In other words, in our Western society built around the manipulation of information, we have a predilection towards valuing the big and extraordinary at the cost of the small and ordinary, overvaluing the cognitive elite and undervaluing the cognitively normal, if not even below average. Western society and learning is influenced by a big cognitive bubble. The rising demand for college learning that has lead to increasing costs in the United States is one symptom of this. The use of increasingly abstract ideas and discourses from the intellectual elites that few can fully understand, but that they nevertheless use to persuade others of their views because of the near-mythical status and power ascribed to intellectual learning and appearance of expertise, is another symptom. Western society is living in a big bubble of learning; social bubbles happen when social systems artificially inflate the value of some action or status so that aggregate behaviors do not produce the necessary impacts to maintain the artificially inflated views; in other words, societies place more value on some behavior than it actually provides.

The source of the tension for the cognitive, social bubble is how people are motivated by the wrong things in learning combined with the greater and greater expectations for the future in what may happen due to our learning. Will the bubble burst or will it eventually just go down? It remains to be seen what the future for it will be.

But the solution rests in two concepts that we can find resonance within in the Christian tradition: repentance and love. Repentance entails recognizing the wrongness of what one has done, not by bathing oneself in a pool of shame for hours a day, but a recognition that one didn’t get it right so that there is another direction to orient oneself. Likewise with learning, being will to repent of one’s cognitive errors, not because this devalues you as a person but because it provides you the opportunity to do some real learning by redirecting your mind.

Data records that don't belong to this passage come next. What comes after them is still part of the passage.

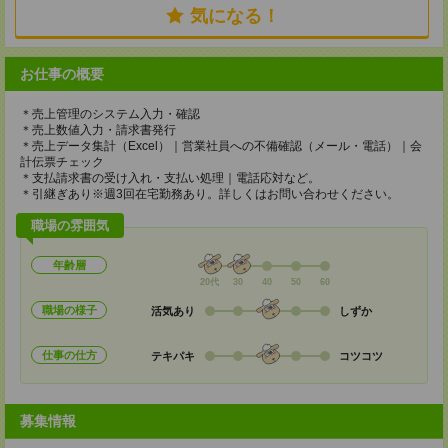
気になる！
お仕事の概要
＊売上管理のシステム入力・確認
＊売上数値入力・請求書発行
＊売上データ集計（Excel）｜営業社員への不備確認（メール・電話）｜会
計伝票チェック
＊支払請求書の受け入れ・支払い処理｜電話応対など。
＊引継ぎあり※週3回在宅勤務あり。詳しくはお問い合わせください。
職場の雰囲気
年齢層
20代
30
40
50
60
職場の様子
活気あり
しずか
仕事の仕方
テキパキ
コツコツ
募集情報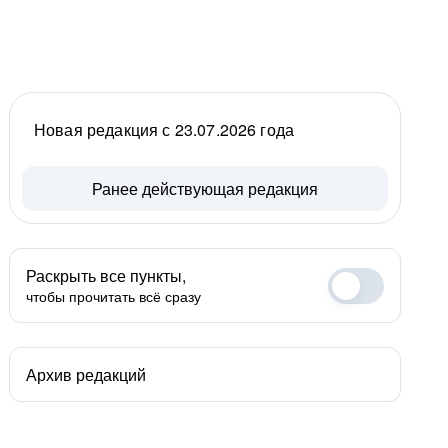
Новая редакция с 23.07.2026 года
Ранее действующая редакция
Раскрыть все пункты,
чтобы прочитать всё сразу
Архив редакций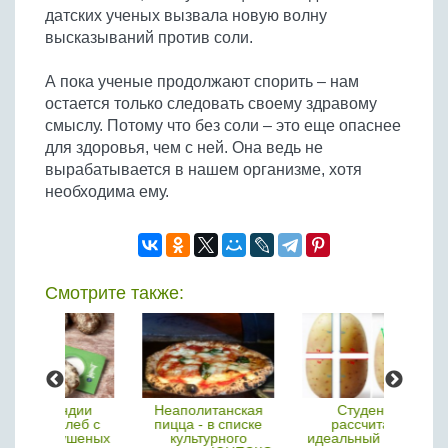
датских ученых вызвала новую волну
высказываний против соли.
А пока ученые продолжают спорить – нам
остается только следовать своему здравому
смыслу. Потому что без соли – это еще опаснее
для здоровья, чем с ней. Она ведь не
вырабатывается в нашем организме, хотя
необходима ему.
Смотрите также:
ндии
Неаполитанская
Студенты
Самые
хлеб с
пицца - в списке
рассчитали
овощи
сушеных
культурного
идеальный рецепт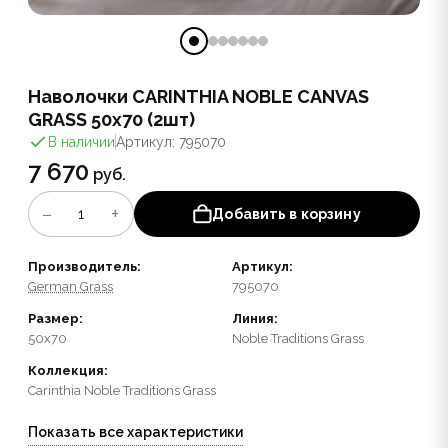
Наволочки CARINTHIA NOBLE CANVAS
GRASS 50х70 (2шт)
В наличии
Артикул: 795070
7 670
руб.
−
+
1
Добавить в корзину
Производитель:
Артикул:
German Grass
795070
Размер:
Линия:
50x70
Noble Traditions Grass
Коллекция:
Carinthia Noble Traditions Grass
Показать все характеристики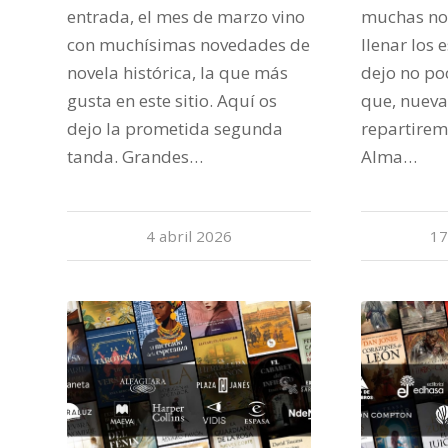
entrada, el mes de marzo vino
muchas no
con muchísimas novedades de
llenar los 
novela histórica, la que más
dejo no poc
gusta en este sitio. Aquí os
que, nueva
dejo la prometida segunda
repartirem
tanda. Grandes…
Alma…
4 abril 2026
17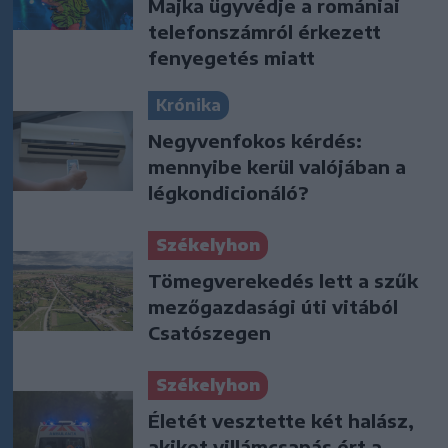
Majka ügyvédje a romániai
telefonszámról érkezett
fenyegetés miatt
Krónika
Negyvenfokos kérdés:
mennyibe kerül valójában a
légkondicionáló?
Székelyhon
Tömegverekedés lett a szűk
mezőgazdasági úti vitából
Csatószegen
Székelyhon
Életét vesztette két halász,
akiket villámcsapás ért a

Secondly, love has us paying attention to God and to others. The actions of God and the life of people are not unchanging, inflexible realities. What God is doing isn’t always what everyone else thinks is important and wise. What is happening in people’s lives may not always seem significant in the context of the big, grand narratives that society tells us. But these are people God values and loves. Thus, true, a Biblically attuned type of love attunes us to the disclosures from focuses of our love, disregarding the forms of the positive recognition and status that are imposed on what the nature of this learning and attention should be from the outside, and can even call this type of recognition under the name of “love,” a word that is vague out of context, exploiting the ambiguity (much as experts exploit the ambiguity of their abstractions of learning) of the Bible when taken out of context of the rest of Scripture and out of context of God’s agents speaking by the Spirit, to justify the views.

And what joins repentance to love? Faith. Faith in the power of God that God is doing something even as we can not see it; trust that there is something radically new and novel in the future, whether it be in our lifetimes or not, that when joined to our recognition of error allows us to receive when it comes, however it comes, big or small, extraordinary or ordinary, powerful or weak. Likewise, learning operates similarily, that as our recognition of status of not knowing in joined to a trusting and hopeful expectation that something new will come that brings insight, we can move forward.

But so you know, I do not connect repentance, faith, and love as it pertains our life before God to our own effort to learn to justify me telling you the process of learning, so that I can appear to have some legitimation of my own apparent expertise in this stemming from using the Bible. God’s Word is not a manual on learning. Rather, I point to the analogies so that in learning how to learn, you can also come to see how the similarities between learning and being ambassadorial agents of God’s work of reconciliation by the Holy Spirit. And then, by becoming agents of God’s Spirit, we also become wrapped up afresh in the process of learning, but this learning becomes directed for the purposes and goals of God and His love.